- [PROVIDED RECORDS]:
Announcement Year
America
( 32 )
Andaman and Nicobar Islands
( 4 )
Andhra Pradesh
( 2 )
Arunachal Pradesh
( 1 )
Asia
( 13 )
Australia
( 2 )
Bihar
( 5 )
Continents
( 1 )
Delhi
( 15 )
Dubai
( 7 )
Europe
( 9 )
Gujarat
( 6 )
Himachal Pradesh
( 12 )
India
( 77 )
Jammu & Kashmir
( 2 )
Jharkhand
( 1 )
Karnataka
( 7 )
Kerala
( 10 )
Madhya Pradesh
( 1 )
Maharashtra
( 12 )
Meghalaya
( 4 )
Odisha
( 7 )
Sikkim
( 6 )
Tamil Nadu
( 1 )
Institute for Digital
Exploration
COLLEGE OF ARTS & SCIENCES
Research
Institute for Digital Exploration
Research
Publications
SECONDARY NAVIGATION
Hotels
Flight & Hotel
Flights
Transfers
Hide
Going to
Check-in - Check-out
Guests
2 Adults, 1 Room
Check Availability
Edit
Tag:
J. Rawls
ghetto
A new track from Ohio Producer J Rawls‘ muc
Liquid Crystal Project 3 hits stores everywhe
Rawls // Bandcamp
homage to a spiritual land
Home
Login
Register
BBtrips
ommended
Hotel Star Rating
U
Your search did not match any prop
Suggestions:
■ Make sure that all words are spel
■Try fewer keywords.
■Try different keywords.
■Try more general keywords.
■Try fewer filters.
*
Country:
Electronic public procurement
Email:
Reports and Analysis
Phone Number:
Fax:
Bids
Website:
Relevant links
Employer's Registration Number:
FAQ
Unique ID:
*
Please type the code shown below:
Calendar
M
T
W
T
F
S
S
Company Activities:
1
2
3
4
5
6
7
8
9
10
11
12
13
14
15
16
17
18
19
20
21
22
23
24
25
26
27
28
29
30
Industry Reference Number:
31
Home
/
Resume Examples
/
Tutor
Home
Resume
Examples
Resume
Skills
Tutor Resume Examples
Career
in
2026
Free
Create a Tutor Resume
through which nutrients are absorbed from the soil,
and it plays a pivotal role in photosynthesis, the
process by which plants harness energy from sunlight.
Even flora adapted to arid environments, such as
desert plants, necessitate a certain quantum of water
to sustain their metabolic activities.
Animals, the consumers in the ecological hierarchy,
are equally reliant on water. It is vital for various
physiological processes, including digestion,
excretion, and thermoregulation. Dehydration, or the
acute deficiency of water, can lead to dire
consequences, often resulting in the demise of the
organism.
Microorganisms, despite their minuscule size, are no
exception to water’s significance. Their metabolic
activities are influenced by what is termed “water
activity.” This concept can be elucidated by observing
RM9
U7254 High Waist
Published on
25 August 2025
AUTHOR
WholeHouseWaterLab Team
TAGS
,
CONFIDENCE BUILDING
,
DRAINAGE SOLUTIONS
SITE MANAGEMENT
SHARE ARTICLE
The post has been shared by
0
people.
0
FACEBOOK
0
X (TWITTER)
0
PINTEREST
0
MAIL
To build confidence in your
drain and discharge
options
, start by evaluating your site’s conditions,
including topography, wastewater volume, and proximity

- [WORK INSTRUCTIONS]: Each entry in the data should be restated exactly as it was written.

- [ANSWER TO THE PROBLEM]:
Announcement Year
America
( 32 )
Andaman and Nicobar Islands
( 4 )
Andhra Pradesh
( 2 )
Arunachal Pradesh
( 1 )
Asia
( 13 )
Australia
( 2 )
Bihar
( 5 )
Continents
( 1 )
Delhi
( 15 )
Dubai
( 7 )
Europe
( 9 )
Gujarat
( 6 )
Himachal Pradesh
( 12 )
India
( 77 )
Jammu & Kashmir
( 2 )
Jharkhand
( 1 )
Karnataka
( 7 )
Kerala
( 10 )
Madhya Pradesh
( 1 )
Maharashtra
( 12 )
Meghalaya
( 4 )
Odisha
( 7 )
Sikkim
( 6 )
Tamil Nadu
( 1 )
Institute for Digital
Exploration
COLLEGE OF ARTS & SCIENCES
Research
Institute for Digital Exploration
Research
Publications
SECONDARY NAVIGATION
Hotels
Flight & Hotel
Flights
Transfers
Hide
Going to
Check-in - Check-out
Guests
2 Adults, 1 Room
Check Availability
Edit
Tag:
J. Rawls
ghetto
A new track from Ohio Producer J Rawls‘ muc
Liquid Crystal Project 3 hits stores everywhe
Rawls // Bandcamp
homage to a spiritual land
Home
Login
Register
BBtrips
ommended
Hotel Star Rating
U
Your search did not match any prop
Suggestions:
■ Make sure that all words are spel
■Try fewer keywords.
■Try different keywords.
■Try more general keywords.
■Try fewer filters.
*
Country:
Electronic public procurement
Email:
Reports and Analysis
Phone Number:
Fax:
Bids
Website:
Relevant links
Employer's Registration Number:
FAQ
Unique ID:
*
Please type the code shown below:
Calendar
M
T
W
T
F
S
S
Company Activities:
1
2
3
4
5
6
7
8
9
10
11
12
13
14
15
16
17
18
19
20
21
22
23
24
25
26
27
28
29
30
Industry Reference Number:
31
Home
/
Resume Examples
/
Tutor
Home
Resume
Examples
Resume
Skills
Tutor Resume Examples
Career
in
2026
Free
Create a Tutor Resume
through which nutrients are absorbed from the soil,
and it plays a pivotal role in photosynthesis, the
process by which plants harness energy from sunlight.
Even flora adapted to arid environments, such as
desert plants, necessitate a certain quantum of water
to sustain their metabolic activities.
Animals, the consumers in the ecological hierarchy,
are equally reliant on water. It is vital for various
physiological processes, including digestion,
excretion, and thermoregulation. Dehydration, or the
acute deficiency of water, can lead to dire
consequences, often resulting in the demise of the
organism.
Microorganisms, despite their minuscule size, are no
exception to water’s significance. Their metabolic
activities are influenced by what is termed “water
activity.” This concept can be elucidated by observing
RM9
U7254 High Waist
Published on
25 August 2025
AUTHOR
WholeHouseWaterLab Team
TAGS
,
CONFIDENCE BUILDING
,
DRAINAGE SOLUTIONS
SITE MANAGEMENT
SHARE ARTICLE
The post has been shared by
0
people.
0
FACEBOOK
0
X (TWITTER)
0
PINTEREST
0
MAIL
To build confidence in your
drain and discharge
options
, start by evaluating your site’s conditions,
including topography, wastewater volume, and proximity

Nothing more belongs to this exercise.